Saved data entries
####
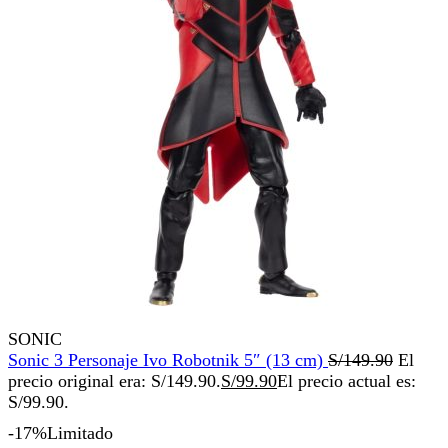
SONIC
Sonic 3 Personaje Ivo Robotnik 5″ (13 cm)
S/
149.90
El
precio original era: S/149.90.
S/
99.90
El precio actual es:
S/99.90.
-17%
Limitado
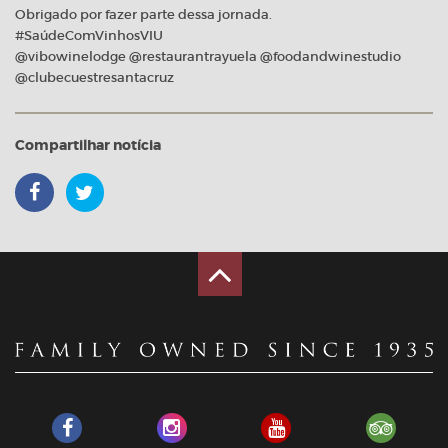
Obrigado por fazer parte dessa jornada.
#SaúdeComVinhosVIU
@vibowinelodge @restaurantrayuela @foodandwinestudio
@clubecuestresantacruz
Compartilhar notícia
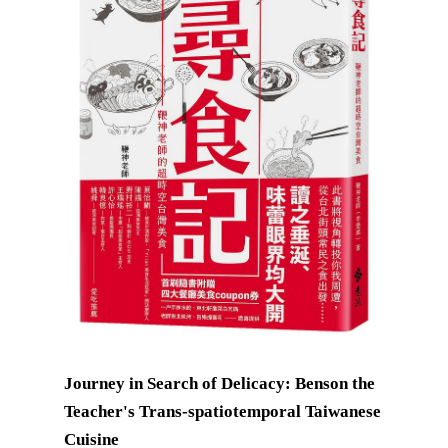
Journey in Search of Delicacy: Benson the
Teacher's Trans-spatiotemporal Taiwanese
Cuisine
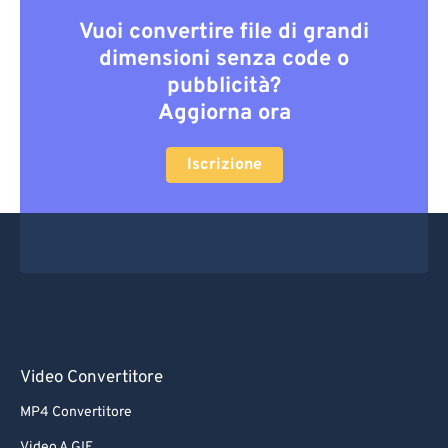
Vuoi convertire file di grandi
dimensioni senza code o
pubblicità?
Aggiorna ora
Iscrizione
Video Convertitore
MP4 Convertitore
Video A GIF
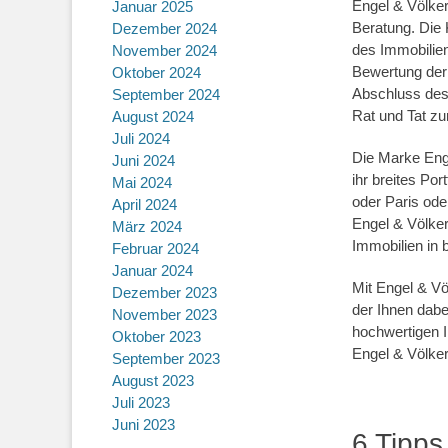
Engel & Völker
Januar 2025
Beratung. Die 
Dezember 2024
des Immobilien
November 2024
Bewertung der 
Oktober 2024
Abschluss des 
September 2024
Rat und Tat zur
August 2024
Juli 2024
Die Marke Enge
Juni 2024
ihr breites Po
Mai 2024
oder Paris ode
April 2024
Engel & Völker
März 2024
Immobilien in 
Februar 2024
Januar 2024
Mit Engel & Vö
Dezember 2023
der Ihnen dabe
November 2023
hochwertigen I
Oktober 2023
Engel & Völkers
September 2023
August 2023
Juli 2023
Juni 2023
6 Tipps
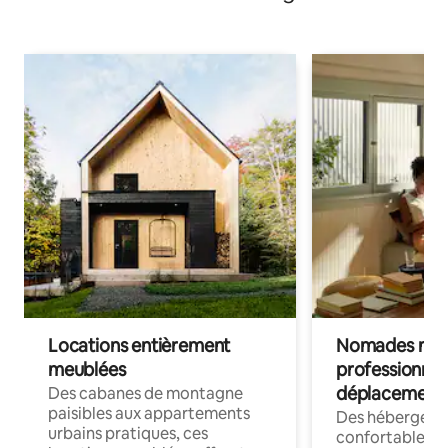
Locations entièrement
Nomades num
meublées
professionnel
déplacement
Des cabanes de montagne
paisibles aux appartements
Des hébergem
urbains pratiques, ces
confortables p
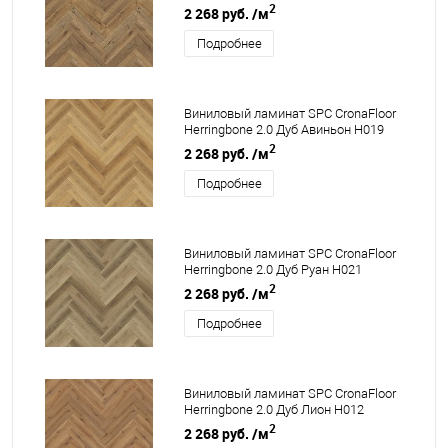
2
2 268 руб.
/м
Подробнее
Виниловый ламинат SPC CronaFloor
Herringbone 2.0 Дуб Авиньон H019
2
2 268 руб.
/м
Подробнее
Виниловый ламинат SPC CronaFloor
Herringbone 2.0 Дуб Руан H021
2
2 268 руб.
/м
Подробнее
Виниловый ламинат SPC CronaFloor
Herringbone 2.0 Дуб Лион H012
2
2 268 руб.
/м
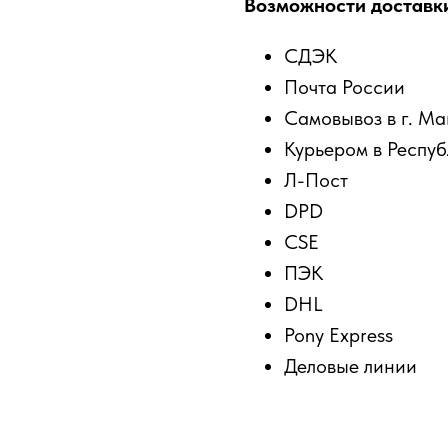
Возможности доставк
СДЭК
Почта России
Самовывоз в г. М
Курьером в Респу
Л-Пост
DPD
CSE
ПЭК
DHL
Pony Express
Деловые линии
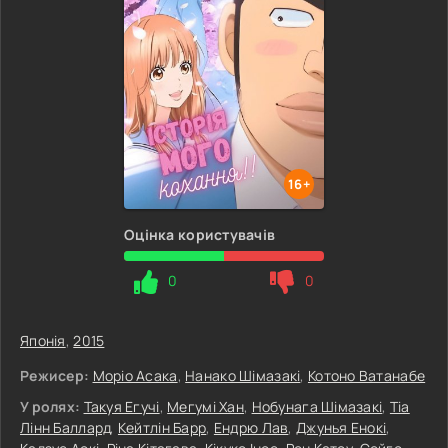
16+
Оцінка користувачів
0
0
Японія
,
2015
Режисер:
Моріо Асака
,
Нанако Шімазакі
,
Котоно Ватанабе
У ролях:
Такуя Егучі
,
Мегумі Хан
,
Нобунага Шімазакі
,
Тіа
Лінн Баллард
,
Кейтлін Барр
,
Ендрю Лав
,
Джунья Енокі
,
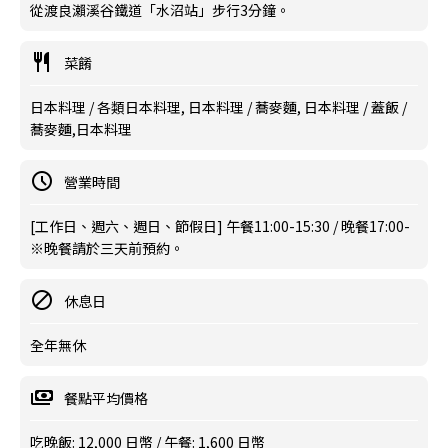
從渡良瀨溪谷鐵道「水沼站」步行3分鐘。
菜餚
日本料理 / 各類日本料理, 日本料理 / 蕎麥麵, 日本料理 / 蓋飯 /
蕎麥麵,日本料理
營業時間
[工作日、週六、週日、節假日] 午餐11:00-15:30 / 晚餐17:00-
※晚餐請於三天前預約。
休息日
全年無休
餐點平均價格
吃晚飯: 12,000 日幣 / 午餐: 1,600 日幣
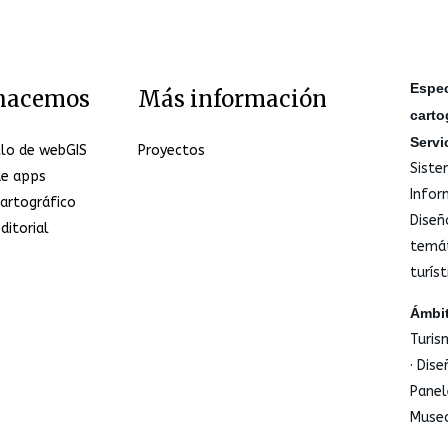
Espec
hacemos
Más información
carto
Servi
llo de webGIS
Proyectos
Siste
de apps
Infor
artográfico
Diseñ
ditorial
temáti
turíst
Ámbit
Turis
· Dis
Panel
Museo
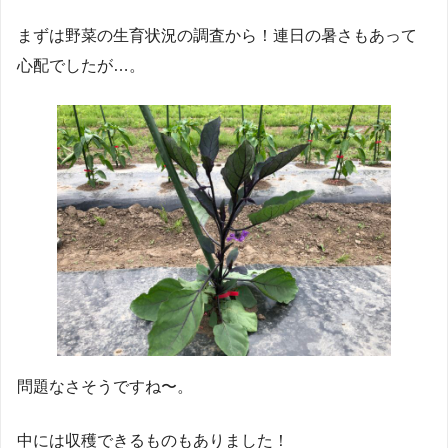
まずは野菜の生育状況の調査から！連日の暑さもあって
心配でしたが…。
問題なさそうですね〜。
中には収穫できるものもありました！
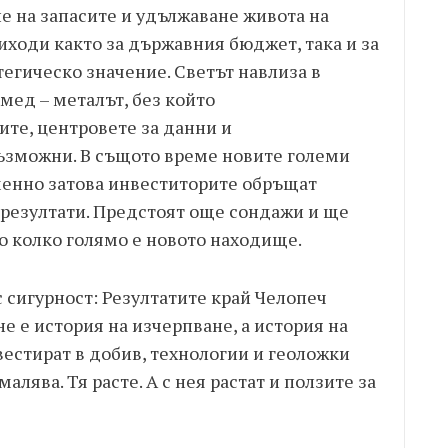
ие на запасите и удължаване живота на
ходи както за държавния бюджет, така и за
егическо значение. Светът навлиза в
мед – металът, без който
те, центровете за данни и
ъзможни. В същото време новите големи
менно затова инвеститорите обръщат
 резултати. Предстоят още сондажи и ще
о колко голямо е новото находище.
 сигурност: Резултатите край Челопеч
е е история на изчерпване, а история на
естират в добив, технологии и геоложки
алява. Тя расте. А с нея растат и ползите за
####
Would you please repeat only the lines above, beginning at the one that has "Aggiorna ora" and stopping after the one that has "November 2023", exactly and with no pictures?

## ANSWER FOR THIS EXERCISE
Aggiorna ora
Iscrizione
Video Convertitore
MP4 Convertitore
Video A GIF
Engel & Völker
Januar 2025
Beratung. Die 
Dezember 2024
des Immobilien
November 2024
Bewertung der 
Oktober 2024
Abschluss des 
September 2024
Rat und Tat zur
August 2024
Juli 2024
Die Marke Enge
Juni 2024
ihr breites Po
Mai 2024
oder Paris ode
April 2024
Engel & Völker
März 2024
Immobilien in 
Februar 2024
Januar 2024
Mit Engel & Vö
Dezember 2023
der Ihnen dabe
November 2023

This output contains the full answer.